--- EXERCISE PROMPT ---
Wherever the string "завес" turns up in the data, copy the whole line.

--- Stored records ---
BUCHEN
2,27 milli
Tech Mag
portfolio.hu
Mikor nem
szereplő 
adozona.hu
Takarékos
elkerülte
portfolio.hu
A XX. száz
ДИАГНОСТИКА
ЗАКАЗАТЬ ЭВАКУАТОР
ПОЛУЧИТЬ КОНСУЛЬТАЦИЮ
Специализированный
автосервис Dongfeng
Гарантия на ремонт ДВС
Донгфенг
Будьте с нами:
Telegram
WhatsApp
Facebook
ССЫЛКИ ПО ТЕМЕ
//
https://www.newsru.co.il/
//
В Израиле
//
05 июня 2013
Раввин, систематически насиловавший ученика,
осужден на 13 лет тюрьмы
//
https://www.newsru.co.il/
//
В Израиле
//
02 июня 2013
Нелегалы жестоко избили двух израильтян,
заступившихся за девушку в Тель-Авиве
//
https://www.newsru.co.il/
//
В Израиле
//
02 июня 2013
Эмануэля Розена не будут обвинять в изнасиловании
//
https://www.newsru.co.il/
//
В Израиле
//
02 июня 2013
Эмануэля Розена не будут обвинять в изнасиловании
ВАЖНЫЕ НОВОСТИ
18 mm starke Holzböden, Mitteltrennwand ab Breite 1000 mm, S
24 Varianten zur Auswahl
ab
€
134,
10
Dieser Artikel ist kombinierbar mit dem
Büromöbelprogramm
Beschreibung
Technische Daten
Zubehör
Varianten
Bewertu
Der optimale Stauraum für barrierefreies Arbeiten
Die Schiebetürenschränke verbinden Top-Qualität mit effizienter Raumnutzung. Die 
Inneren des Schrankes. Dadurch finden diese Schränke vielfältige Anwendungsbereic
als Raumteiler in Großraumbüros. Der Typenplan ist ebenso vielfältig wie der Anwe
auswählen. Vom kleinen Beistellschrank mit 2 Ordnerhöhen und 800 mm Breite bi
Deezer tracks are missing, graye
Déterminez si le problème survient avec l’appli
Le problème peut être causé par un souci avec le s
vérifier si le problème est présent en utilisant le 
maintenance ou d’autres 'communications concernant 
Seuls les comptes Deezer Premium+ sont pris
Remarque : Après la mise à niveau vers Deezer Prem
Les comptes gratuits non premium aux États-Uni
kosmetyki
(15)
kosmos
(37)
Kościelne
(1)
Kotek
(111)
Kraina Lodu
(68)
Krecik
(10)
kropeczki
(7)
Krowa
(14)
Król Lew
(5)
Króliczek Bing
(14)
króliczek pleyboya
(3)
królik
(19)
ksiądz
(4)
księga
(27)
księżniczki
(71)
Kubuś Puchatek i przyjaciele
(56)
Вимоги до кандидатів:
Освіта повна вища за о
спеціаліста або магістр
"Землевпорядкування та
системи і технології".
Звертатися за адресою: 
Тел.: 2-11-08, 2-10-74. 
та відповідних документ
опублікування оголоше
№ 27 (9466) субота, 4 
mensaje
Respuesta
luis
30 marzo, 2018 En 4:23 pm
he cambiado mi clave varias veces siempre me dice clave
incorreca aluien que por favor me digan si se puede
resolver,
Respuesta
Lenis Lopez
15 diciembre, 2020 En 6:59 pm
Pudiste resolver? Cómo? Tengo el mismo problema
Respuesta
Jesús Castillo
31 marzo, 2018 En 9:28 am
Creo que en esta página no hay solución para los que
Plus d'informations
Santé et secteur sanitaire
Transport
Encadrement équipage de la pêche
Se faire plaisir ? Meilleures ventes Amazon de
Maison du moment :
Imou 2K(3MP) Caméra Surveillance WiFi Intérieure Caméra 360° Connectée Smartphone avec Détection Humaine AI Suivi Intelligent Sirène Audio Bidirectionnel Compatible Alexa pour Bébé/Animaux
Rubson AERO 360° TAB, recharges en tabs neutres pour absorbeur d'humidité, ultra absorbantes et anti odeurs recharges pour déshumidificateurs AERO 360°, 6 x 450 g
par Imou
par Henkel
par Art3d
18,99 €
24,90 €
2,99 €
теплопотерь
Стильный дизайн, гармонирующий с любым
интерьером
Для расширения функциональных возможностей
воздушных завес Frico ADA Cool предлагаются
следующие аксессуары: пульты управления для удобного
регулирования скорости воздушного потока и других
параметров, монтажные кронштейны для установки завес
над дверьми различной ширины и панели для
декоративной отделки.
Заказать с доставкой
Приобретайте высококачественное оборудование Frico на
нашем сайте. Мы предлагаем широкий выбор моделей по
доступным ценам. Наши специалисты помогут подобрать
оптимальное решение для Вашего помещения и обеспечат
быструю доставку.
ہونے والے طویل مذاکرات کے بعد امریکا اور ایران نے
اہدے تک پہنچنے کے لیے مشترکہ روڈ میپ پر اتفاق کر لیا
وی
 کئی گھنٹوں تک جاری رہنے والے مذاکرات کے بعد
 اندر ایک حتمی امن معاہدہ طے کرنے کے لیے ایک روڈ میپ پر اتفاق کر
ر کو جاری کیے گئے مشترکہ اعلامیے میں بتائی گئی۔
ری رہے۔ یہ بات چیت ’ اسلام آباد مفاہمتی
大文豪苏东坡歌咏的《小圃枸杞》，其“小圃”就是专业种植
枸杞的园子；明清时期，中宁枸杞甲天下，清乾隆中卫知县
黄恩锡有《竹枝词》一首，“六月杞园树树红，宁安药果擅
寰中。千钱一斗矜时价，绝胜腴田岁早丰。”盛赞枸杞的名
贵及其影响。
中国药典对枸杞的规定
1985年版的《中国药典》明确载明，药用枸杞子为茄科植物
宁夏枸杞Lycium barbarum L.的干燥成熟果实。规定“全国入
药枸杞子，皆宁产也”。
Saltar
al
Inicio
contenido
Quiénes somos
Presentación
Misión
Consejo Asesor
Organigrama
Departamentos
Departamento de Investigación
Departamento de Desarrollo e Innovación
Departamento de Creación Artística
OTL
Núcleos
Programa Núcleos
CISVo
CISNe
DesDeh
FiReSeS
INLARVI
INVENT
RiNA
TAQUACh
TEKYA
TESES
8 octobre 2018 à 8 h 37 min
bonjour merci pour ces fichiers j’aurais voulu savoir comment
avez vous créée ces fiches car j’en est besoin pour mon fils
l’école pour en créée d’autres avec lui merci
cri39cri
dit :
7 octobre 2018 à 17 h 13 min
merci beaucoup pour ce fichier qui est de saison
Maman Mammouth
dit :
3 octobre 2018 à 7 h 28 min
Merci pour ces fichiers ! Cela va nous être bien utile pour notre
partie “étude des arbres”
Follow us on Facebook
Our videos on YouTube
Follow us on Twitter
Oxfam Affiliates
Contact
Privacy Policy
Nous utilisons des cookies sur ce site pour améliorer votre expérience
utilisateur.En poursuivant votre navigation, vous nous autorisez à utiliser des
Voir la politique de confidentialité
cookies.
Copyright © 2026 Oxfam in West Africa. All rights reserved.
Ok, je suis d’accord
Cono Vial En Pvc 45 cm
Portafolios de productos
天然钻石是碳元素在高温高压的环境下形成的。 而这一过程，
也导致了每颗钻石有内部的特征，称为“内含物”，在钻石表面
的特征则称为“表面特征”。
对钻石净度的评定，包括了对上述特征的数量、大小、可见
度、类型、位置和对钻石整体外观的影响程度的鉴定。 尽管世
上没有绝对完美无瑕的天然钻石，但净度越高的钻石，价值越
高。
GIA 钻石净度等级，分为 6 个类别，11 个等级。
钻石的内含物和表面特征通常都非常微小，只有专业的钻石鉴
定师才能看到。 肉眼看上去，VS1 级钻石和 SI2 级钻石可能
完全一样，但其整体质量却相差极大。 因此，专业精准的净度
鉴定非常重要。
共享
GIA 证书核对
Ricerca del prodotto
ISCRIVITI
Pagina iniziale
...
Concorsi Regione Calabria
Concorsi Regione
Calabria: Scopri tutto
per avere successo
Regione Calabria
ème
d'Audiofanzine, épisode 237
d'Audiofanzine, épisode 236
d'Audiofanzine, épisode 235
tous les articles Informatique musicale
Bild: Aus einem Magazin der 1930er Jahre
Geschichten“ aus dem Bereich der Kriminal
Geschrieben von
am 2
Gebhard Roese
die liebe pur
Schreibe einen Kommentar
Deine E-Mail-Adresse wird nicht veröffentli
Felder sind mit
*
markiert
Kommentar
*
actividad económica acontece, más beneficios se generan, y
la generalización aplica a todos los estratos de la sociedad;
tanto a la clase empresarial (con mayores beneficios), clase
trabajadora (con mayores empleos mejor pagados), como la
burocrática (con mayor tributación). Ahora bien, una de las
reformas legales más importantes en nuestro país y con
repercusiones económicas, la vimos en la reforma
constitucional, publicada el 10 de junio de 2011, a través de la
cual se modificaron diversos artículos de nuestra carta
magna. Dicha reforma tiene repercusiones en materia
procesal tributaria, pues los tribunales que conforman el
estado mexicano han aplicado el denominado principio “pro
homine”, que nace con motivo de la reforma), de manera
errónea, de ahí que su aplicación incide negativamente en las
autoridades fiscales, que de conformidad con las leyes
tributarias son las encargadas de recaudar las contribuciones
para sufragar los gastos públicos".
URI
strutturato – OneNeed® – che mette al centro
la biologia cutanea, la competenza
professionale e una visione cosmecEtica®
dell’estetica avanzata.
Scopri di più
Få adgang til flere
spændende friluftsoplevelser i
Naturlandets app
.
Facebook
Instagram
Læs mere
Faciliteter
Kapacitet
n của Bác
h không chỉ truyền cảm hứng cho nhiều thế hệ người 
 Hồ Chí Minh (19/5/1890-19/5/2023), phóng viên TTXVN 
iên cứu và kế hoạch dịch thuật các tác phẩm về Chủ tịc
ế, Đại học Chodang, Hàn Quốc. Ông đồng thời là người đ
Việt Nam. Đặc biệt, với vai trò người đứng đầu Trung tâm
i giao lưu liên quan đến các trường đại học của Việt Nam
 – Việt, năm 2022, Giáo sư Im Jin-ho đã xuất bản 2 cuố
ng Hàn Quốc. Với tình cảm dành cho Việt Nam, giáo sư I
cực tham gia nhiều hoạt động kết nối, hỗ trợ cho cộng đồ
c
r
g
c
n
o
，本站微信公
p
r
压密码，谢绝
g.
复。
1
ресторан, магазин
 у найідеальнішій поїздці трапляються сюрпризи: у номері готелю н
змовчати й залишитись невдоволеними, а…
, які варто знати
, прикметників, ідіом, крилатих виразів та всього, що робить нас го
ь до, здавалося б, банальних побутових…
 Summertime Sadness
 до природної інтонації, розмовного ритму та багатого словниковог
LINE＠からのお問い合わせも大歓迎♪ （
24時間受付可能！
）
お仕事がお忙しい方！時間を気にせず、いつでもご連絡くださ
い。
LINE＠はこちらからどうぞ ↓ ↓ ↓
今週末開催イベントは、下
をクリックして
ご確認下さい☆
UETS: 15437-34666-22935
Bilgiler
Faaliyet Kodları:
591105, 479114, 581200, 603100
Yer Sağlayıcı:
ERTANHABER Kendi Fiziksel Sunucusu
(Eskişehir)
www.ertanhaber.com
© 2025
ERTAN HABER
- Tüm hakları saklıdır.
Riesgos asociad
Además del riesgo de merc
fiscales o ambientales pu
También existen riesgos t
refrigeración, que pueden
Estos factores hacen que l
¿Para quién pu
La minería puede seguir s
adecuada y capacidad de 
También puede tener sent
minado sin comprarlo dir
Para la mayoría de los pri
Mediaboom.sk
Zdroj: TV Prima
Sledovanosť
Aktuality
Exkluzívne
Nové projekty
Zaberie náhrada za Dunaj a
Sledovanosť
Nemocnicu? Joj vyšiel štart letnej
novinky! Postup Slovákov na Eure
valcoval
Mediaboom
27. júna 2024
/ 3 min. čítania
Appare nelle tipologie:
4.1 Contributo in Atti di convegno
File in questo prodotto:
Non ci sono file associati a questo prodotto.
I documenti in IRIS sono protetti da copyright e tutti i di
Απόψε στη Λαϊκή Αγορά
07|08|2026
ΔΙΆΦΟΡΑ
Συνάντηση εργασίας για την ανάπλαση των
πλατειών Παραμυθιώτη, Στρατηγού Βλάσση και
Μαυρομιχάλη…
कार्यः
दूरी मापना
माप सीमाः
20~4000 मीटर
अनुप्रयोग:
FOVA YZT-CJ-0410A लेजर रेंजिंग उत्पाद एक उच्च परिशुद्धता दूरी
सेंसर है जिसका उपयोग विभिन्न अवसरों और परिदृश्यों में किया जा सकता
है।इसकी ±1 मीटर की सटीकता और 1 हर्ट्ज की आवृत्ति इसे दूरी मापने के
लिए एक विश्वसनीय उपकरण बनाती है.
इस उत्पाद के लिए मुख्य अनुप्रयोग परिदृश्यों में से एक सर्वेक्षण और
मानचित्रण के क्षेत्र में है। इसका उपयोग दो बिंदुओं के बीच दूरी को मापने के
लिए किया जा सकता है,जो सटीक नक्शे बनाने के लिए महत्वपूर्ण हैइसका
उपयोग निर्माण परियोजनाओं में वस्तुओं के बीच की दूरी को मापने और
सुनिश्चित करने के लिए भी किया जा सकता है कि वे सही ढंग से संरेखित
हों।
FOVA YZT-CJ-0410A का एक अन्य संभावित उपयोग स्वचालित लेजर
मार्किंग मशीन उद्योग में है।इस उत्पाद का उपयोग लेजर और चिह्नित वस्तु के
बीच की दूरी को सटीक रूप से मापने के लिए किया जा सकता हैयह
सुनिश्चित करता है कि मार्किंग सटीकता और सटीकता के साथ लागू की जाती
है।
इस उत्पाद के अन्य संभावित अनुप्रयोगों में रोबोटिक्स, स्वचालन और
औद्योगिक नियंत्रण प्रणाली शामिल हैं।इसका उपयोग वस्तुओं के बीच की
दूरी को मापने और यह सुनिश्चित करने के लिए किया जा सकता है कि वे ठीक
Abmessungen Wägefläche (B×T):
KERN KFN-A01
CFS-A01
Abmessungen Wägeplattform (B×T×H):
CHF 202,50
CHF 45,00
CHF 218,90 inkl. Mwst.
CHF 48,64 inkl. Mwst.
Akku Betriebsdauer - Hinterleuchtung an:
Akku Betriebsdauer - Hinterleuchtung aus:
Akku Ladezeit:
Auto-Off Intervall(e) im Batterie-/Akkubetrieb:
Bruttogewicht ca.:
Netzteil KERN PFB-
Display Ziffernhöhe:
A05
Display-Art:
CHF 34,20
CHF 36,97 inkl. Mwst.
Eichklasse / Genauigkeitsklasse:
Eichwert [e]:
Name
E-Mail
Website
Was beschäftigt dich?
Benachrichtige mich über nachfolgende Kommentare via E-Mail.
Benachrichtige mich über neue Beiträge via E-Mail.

--- YOUR SOLUTION ---
воздушных завес Frico ADA Cool предлагаются
параметров, монтажные кронштейны для установки завес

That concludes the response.